WORK INSTRUCTION: Go through the listing below and list every line with "Церкви".

*** Block opens ***

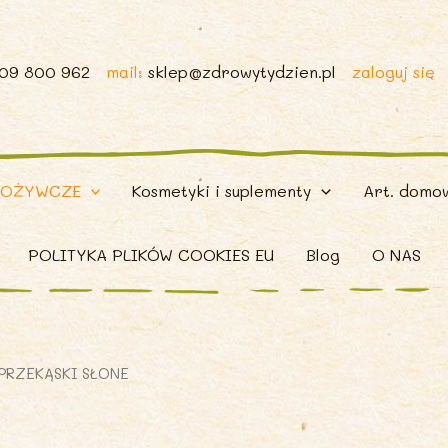
509 800 962
mail:
sklep@zdrowytydzien.pl
zaloguj się
POŻYWCZE
Kosmetyki i suplementy
Art. domo
POLITYKA PLIKÓW COOKIES EU
Blog
O NAS
PRZEKĄSKI SŁONE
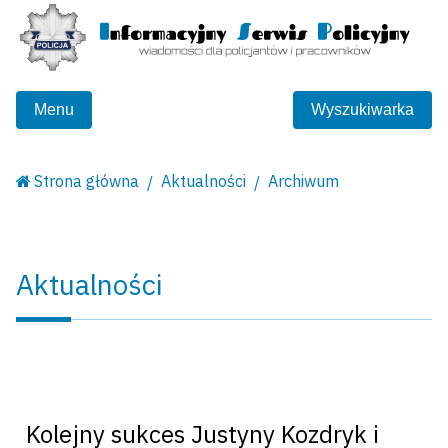
Menu
Wyszukiwarka
Strona główna
Aktualności
Archiwum
Aktualności
Kolejny sukces Justyny Kozdryk i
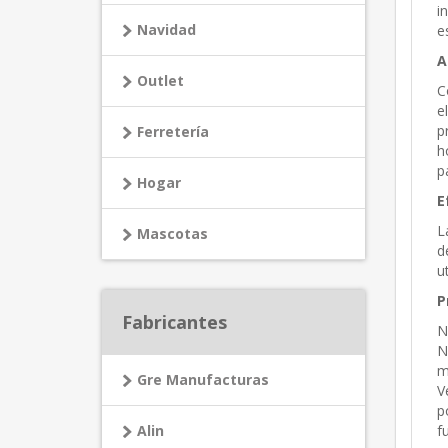
i
Navidad
e
A
Outlet
C
e
p
Ferretería
h
p
Hogar
E
L
Mascotas
d
u
P
Fabricantes
N
N
m
Gre Manufacturas
V
p
Alin
f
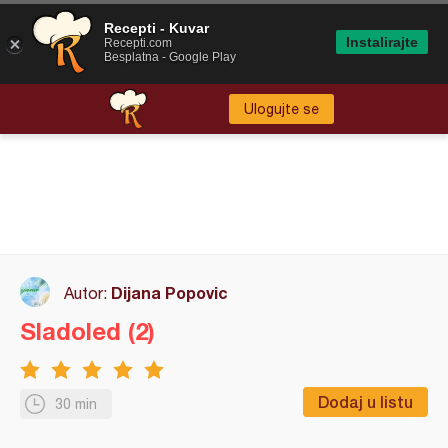
Recepti - Kuvar
Instalirajte
Recepti.com
Besplatna - Google Play
Ulogujte se
Dijana Popovic
Autor:
Sladoled (2)
Dodaj u listu
30 min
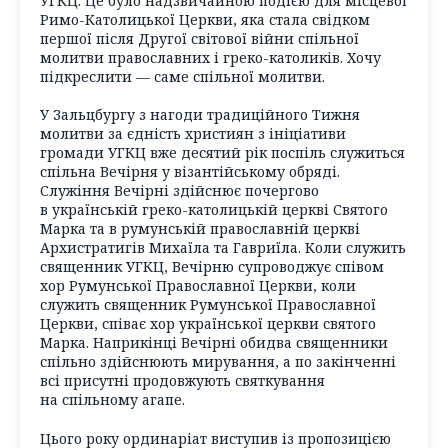
УГКЦ. Це було надзвичайною подією для місцевої
Римо-Католицької Церкви, яка стала свідком
першої після Другої світової війни спільної
молитви православних і греко-католиків. Хочу
підкреслити — саме спільної молитви.
У Зальцбургу з нагоди традиційного Тижня
молитви за єдність християн з ініціативи
громади УГКЦ вже десятий рік поспіль служиться
спільна Вечірня у візантійському обряді.
Служіння Вечірні здійснює почергово
в українській греко-католицькій церкві Святого
Марка та в румунській православній церкві
Архистратигів Михаїла та Гавриїла. Коли служить
священник УГКЦ, Вечірню супроводжує співом
хор Румунської Православної Церкви, коли
служить священник Румунської Православної
Церкви, співає хор української церкви святого
Марка. Наприкінці Вечірні обидва священники
спільно здійснюють мирування, а по закінченні
всі присутні продовжують святкування
на спільному агапе.
Цього року ординаріат виступив із пропозицією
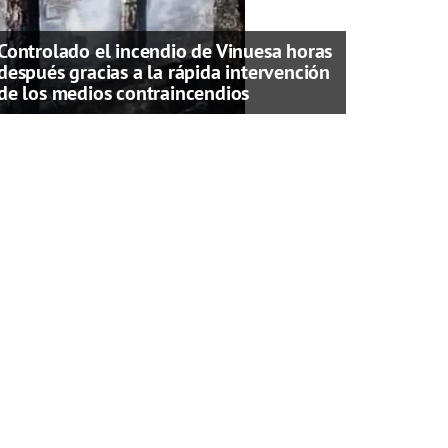
Controlado el incendio de Vinuesa horas
después gracias a la rápida intervención
de los medios contraincendios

*** Block closes ***

YOUR RESPONSE:
Римо-Католицької Церкви, яка стала свідком
хор Румунської Православної Церкви, коли
Церкви, співає хор української церкви святого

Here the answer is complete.